[Problem to work on]: A verbatim copy of each record is required.

Stored records
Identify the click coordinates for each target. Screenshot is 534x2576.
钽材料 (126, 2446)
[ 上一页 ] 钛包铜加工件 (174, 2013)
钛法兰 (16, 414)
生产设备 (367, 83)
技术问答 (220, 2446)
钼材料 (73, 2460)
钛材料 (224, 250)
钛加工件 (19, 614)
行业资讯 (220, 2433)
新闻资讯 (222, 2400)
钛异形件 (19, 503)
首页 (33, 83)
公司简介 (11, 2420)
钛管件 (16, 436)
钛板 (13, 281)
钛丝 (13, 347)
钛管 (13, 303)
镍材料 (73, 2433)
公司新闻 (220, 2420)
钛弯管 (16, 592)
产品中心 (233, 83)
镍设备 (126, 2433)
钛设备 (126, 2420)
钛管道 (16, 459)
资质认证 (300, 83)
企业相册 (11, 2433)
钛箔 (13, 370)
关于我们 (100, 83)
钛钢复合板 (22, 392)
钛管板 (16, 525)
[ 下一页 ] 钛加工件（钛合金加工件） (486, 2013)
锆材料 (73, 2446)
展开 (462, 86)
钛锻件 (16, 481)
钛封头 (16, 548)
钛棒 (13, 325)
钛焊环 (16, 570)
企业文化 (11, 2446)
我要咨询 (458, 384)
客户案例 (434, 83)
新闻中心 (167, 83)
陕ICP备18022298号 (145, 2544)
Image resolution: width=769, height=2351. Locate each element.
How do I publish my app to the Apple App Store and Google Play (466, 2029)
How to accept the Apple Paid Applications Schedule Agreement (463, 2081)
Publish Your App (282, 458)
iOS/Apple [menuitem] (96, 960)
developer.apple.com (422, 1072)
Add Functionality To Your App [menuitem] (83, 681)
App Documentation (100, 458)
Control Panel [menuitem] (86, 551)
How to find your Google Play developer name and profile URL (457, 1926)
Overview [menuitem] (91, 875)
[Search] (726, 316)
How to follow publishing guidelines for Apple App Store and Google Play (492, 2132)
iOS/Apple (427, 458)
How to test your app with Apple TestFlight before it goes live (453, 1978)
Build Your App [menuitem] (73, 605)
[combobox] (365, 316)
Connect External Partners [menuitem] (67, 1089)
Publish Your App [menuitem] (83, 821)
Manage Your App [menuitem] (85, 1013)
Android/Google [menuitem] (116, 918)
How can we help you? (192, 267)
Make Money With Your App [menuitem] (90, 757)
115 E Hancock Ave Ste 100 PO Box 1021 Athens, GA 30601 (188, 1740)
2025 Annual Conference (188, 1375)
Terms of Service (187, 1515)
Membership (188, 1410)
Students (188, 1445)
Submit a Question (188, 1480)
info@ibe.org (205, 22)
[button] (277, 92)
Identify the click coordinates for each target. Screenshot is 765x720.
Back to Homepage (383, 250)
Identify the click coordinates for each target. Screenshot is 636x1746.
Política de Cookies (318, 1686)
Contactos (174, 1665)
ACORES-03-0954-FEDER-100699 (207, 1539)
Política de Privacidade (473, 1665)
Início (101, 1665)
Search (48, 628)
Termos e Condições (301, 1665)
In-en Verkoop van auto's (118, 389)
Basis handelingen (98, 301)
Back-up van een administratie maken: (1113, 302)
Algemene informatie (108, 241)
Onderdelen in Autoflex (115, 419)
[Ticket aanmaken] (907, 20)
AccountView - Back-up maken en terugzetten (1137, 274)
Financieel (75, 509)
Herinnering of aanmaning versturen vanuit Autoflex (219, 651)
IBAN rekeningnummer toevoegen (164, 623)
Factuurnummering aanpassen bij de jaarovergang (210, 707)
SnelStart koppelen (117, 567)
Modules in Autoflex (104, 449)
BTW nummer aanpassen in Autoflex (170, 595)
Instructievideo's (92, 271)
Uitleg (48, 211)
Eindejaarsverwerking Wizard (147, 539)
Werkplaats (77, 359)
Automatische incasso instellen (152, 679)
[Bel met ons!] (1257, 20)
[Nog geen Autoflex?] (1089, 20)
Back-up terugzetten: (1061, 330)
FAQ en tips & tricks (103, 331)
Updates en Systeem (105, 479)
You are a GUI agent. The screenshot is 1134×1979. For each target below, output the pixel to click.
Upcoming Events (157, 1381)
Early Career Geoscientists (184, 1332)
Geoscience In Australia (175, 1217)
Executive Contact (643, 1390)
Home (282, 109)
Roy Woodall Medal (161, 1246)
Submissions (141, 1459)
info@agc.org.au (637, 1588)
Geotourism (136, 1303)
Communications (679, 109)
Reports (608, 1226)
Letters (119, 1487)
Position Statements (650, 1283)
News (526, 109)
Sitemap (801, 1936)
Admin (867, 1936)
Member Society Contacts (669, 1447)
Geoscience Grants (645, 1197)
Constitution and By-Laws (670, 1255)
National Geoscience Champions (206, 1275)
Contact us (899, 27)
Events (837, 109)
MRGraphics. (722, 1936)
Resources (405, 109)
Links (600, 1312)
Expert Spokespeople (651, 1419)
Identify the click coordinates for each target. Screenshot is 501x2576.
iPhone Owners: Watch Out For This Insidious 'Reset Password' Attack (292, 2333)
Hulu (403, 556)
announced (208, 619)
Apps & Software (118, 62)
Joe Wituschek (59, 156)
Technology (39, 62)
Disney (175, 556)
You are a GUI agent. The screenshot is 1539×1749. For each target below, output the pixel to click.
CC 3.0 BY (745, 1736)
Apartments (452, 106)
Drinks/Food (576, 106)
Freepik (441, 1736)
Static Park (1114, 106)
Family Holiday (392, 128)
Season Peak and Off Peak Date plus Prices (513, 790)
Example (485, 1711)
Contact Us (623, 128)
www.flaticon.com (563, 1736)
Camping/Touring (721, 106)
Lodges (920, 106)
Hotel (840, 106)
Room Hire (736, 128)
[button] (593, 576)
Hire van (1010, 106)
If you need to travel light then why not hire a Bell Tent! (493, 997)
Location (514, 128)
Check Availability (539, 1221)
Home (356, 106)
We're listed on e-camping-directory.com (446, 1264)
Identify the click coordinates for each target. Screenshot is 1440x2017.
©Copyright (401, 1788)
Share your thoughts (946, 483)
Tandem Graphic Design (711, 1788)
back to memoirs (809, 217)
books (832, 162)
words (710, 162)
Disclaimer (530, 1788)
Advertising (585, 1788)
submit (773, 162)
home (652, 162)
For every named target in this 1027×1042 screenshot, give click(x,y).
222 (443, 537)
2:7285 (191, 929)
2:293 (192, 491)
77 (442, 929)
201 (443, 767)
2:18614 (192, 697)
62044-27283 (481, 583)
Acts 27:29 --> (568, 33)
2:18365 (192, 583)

[Task solution]:
Identify the click coordinates for each target. Screenshot is 534x2576.
钽材料 (126, 2446)
[ 上一页 ] 钛包铜加工件 (174, 2013)
钛法兰 (16, 414)
生产设备 (367, 83)
技术问答 (220, 2446)
钼材料 (73, 2460)
钛材料 (224, 250)
钛加工件 (19, 614)
行业资讯 (220, 2433)
新闻资讯 (222, 2400)
钛异形件 (19, 503)
首页 (33, 83)
公司简介 (11, 2420)
钛管件 (16, 436)
钛板 (13, 281)
钛丝 (13, 347)
钛管 (13, 303)
镍材料 (73, 2433)
公司新闻 (220, 2420)
钛弯管 (16, 592)
产品中心 (233, 83)
镍设备 (126, 2433)
钛设备 (126, 2420)
钛管道 (16, 459)
资质认证 (300, 83)
企业相册 (11, 2433)
钛箔 (13, 370)
关于我们 (100, 83)
钛钢复合板 (22, 392)
钛管板 (16, 525)
[ 下一页 ] 钛加工件（钛合金加工件） (486, 2013)
锆材料 (73, 2446)
展开 (462, 86)
钛锻件 (16, 481)
钛封头 (16, 548)
钛棒 (13, 325)
钛焊环 (16, 570)
企业文化 (11, 2446)
我要咨询 (458, 384)
客户案例 (434, 83)
新闻中心 (167, 83)
陕ICP备18022298号 (145, 2544)
Image resolution: width=769, height=2351. Locate each element.
How do I publish my app to the Apple App Store and Google Play (466, 2029)
How to accept the Apple Paid Applications Schedule Agreement (463, 2081)
Publish Your App (282, 458)
iOS/Apple [menuitem] (96, 960)
developer.apple.com (422, 1072)
Add Functionality To Your App [menuitem] (83, 681)
App Documentation (100, 458)
Control Panel [menuitem] (86, 551)
How to find your Google Play developer name and profile URL (457, 1926)
Overview [menuitem] (91, 875)
[Search] (726, 316)
How to follow publishing guidelines for Apple App Store and Google Play (492, 2132)
iOS/Apple (427, 458)
How to test your app with Apple TestFlight before it goes live (453, 1978)
Build Your App [menuitem] (73, 605)
[combobox] (365, 316)
Connect External Partners [menuitem] (67, 1089)
Publish Your App [menuitem] (83, 821)
Manage Your App [menuitem] (85, 1013)
Android/Google [menuitem] (116, 918)
How can we help you? (192, 267)
Make Money With Your App [menuitem] (90, 757)
115 E Hancock Ave Ste 100 PO Box 1021 Athens, GA 30601 (188, 1740)
2025 Annual Conference (188, 1375)
Terms of Service (187, 1515)
Membership (188, 1410)
Students (188, 1445)
Submit a Question (188, 1480)
info@ibe.org (205, 22)
[button] (277, 92)
Identify the click coordinates for each target. Screenshot is 765x720.
Back to Homepage (383, 250)
Identify the click coordinates for each target. Screenshot is 636x1746.
Política de Cookies (318, 1686)
Contactos (174, 1665)
ACORES-03-0954-FEDER-100699 (207, 1539)
Política de Privacidade (473, 1665)
Início (101, 1665)
Search (48, 628)
Termos e Condições (301, 1665)
In-en Verkoop van auto's (118, 389)
Basis handelingen (98, 301)
Back-up van een administratie maken: (1113, 302)
Algemene informatie (108, 241)
Onderdelen in Autoflex (115, 419)
[Ticket aanmaken] (907, 20)
AccountView - Back-up maken en terugzetten (1137, 274)
Financieel (75, 509)
Herinnering of aanmaning versturen vanuit Autoflex (219, 651)
IBAN rekeningnummer toevoegen (164, 623)
Factuurnummering aanpassen bij de jaarovergang (210, 707)
SnelStart koppelen (117, 567)
Modules in Autoflex (104, 449)
BTW nummer aanpassen in Autoflex (170, 595)
Instructievideo's (92, 271)
Uitleg (48, 211)
Eindejaarsverwerking Wizard (147, 539)
Werkplaats (77, 359)
Automatische incasso instellen (152, 679)
[Bel met ons!] (1257, 20)
[Nog geen Autoflex?] (1089, 20)
Back-up terugzetten: (1061, 330)
FAQ en tips & tricks (103, 331)
Updates en Systeem (105, 479)
You are a GUI agent. The screenshot is 1134×1979. For each target below, output the pixel to click.
Upcoming Events (157, 1381)
Early Career Geoscientists (184, 1332)
Geoscience In Australia (175, 1217)
Executive Contact (643, 1390)
Home (282, 109)
Roy Woodall Medal (161, 1246)
Submissions (141, 1459)
info@agc.org.au (637, 1588)
Geotourism (136, 1303)
Communications (679, 109)
Reports (608, 1226)
Letters (119, 1487)
Position Statements (650, 1283)
News (526, 109)
Sitemap (801, 1936)
Admin (867, 1936)
Member Society Contacts (669, 1447)
Geoscience Grants (645, 1197)
Constitution and By-Laws (670, 1255)
National Geoscience Champions (206, 1275)
Contact us (899, 27)
Events (837, 109)
MRGraphics. (722, 1936)
Resources (405, 109)
Links (600, 1312)
Expert Spokespeople (651, 1419)
Identify the click coordinates for each target. Screenshot is 501x2576.
iPhone Owners: Watch Out For This Insidious 'Reset Password' Attack (292, 2333)
Hulu (403, 556)
announced (208, 619)
Apps & Software (118, 62)
Joe Wituschek (59, 156)
Technology (39, 62)
Disney (175, 556)
You are a GUI agent. The screenshot is 1539×1749. For each target below, output the pixel to click.
CC 3.0 BY (745, 1736)
Apartments (452, 106)
Drinks/Food (576, 106)
Freepik (441, 1736)
Static Park (1114, 106)
Family Holiday (392, 128)
Season Peak and Off Peak Date plus Prices (513, 790)
Example (485, 1711)
Contact Us (623, 128)
www.flaticon.com (563, 1736)
Camping/Touring (721, 106)
Lodges (920, 106)
Hotel (840, 106)
Room Hire (736, 128)
[button] (593, 576)
Hire van (1010, 106)
If you need to travel light then why not hire a Bell Tent! (493, 997)
Location (514, 128)
Check Availability (539, 1221)
Home (356, 106)
We're listed on e-camping-directory.com (446, 1264)
Identify the click coordinates for each target. Screenshot is 1440x2017.
©Copyright (401, 1788)
Share your thoughts (946, 483)
Tandem Graphic Design (711, 1788)
back to memoirs (809, 217)
books (832, 162)
words (710, 162)
Disclaimer (530, 1788)
Advertising (585, 1788)
submit (773, 162)
home (652, 162)
For every named target in this 1027×1042 screenshot, give click(x,y).
222 (443, 537)
2:7285 (191, 929)
2:293 (192, 491)
77 (442, 929)
201 (443, 767)
2:18614 (192, 697)
62044-27283 (481, 583)
Acts 27:29 --> (568, 33)
2:18365 (192, 583)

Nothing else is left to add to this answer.